JERUSALEM, Nov 5 (Reuters) - Prime Minister Ehud Olmert vowed on Monday to fight violent "incitement" by Israeli groups opposed to his efforts to negotiate with the Palestinians and said he was ready to make "painful concessions" to secure peace.

His speech, heavy with memories of violence within Israeli society, was a reaction to displays of hostility that marked Sunday's 12th anniversary of the assassination of Prime Minister Yitzhak Rabin, who was shot by a Jew angry at his peace efforts.

Soccer stadium chants, posters showing Israel's president in an Arab headdress, celebrations of the birth of a son to Rabin's jailed killer and a torchlight rally during a visit by U.S. Secretary of State Condoleezza Rice triggered comment in some newspapers about a resurgence of right-wing radicalism.

"We will fight these phenomena that incite violence and will eradicate them," said Olmert, who denounced jeering right-wing fans of his own hometown soccer team as "brutish and violent".

"Peace is achieved through concessions.

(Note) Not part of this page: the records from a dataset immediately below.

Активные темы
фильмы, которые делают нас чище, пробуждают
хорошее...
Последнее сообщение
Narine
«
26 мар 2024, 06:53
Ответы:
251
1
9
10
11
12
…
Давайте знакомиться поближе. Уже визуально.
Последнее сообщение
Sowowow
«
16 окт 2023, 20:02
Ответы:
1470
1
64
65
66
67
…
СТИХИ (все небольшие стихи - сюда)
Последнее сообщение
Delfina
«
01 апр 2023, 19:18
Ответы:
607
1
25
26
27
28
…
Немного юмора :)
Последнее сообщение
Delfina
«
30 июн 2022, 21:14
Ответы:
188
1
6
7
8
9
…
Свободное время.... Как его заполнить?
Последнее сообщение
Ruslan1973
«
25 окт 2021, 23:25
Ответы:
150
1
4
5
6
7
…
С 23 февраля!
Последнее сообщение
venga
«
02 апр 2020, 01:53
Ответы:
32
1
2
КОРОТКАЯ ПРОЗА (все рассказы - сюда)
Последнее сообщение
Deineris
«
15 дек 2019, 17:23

We all know that," said Olmert, once a hawkish member of the right-wing Likud party who now leads a centrist coalition that has embarked on the most detailed peace talks with Palestinians in several years.

Surrounded as ever by heavy security, the prime minister was addressing a business conference in Jerusalem.

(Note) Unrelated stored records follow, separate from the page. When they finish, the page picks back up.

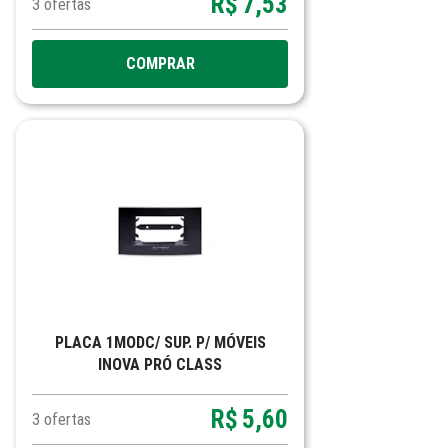
R$
7,53
3
ofertas
COMPRAR
PLACA 1MODC/ SUP. P/ MÓVEIS
INOVA PRÓ CLASS
R$
5,60
3
ofertas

Several hundred marchers in Jerusalem on Sunday said they opposed any handover of parts of the city to a Palestinian state. Many also oppose the creation of any such Arab state on land they believe was given to the Jews by God.

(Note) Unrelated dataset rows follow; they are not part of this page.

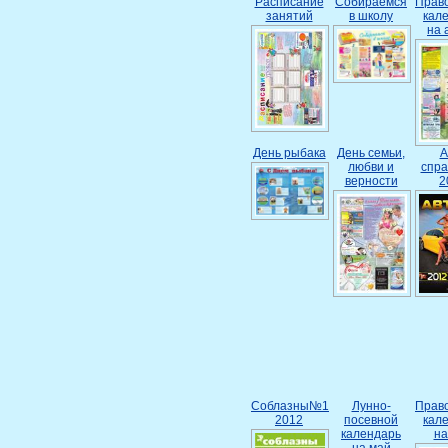
Расписание
Собираемся
Прав
занятий
в школу
кал
на 
День рыбака
День семьи,
А
любви и
спра
верности
2
Соблазны№1
Лунно-
Прав
2012
посевной
кал
календарь
на
на май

On the same day, posters went up around Jerusalem depicting President Shimon Peres, Rabin's partner in 1990s peace moves, wearing a headdress in the style of late Palestinian leader Yasser Arafat. Similar portrayals of Rabin appeared shortly before he was gunned down on Nov. 4, 1995.

Rabin's killer, Yigal Amir, was allowed to hold the ritual circumcision of his first child in prison on Sunday, angering Israeli liberals who had campaigned against the right to conjugal visits for Amir. He remains a hero to the far right.

Olmert also lashed out at fans of his own favourite soccer team, Betar Jerusalem, who booed during a minute's silence for Rabin before a match on Sunday. Some Betar fans, who have a reputation for hardline nationalism, shouted insults.

"Contrary to all that those provocateurs are saying, the state of Israel will be ready to make numerous and painful concessions to change reality in the region," Olmert said.

Israel's mass-selling Yedioth Ahronot daily commented: "A new era is beginning, a stormier, dramatic and -- as we saw yesterday -- also an ugly one. And ugly is an understatement."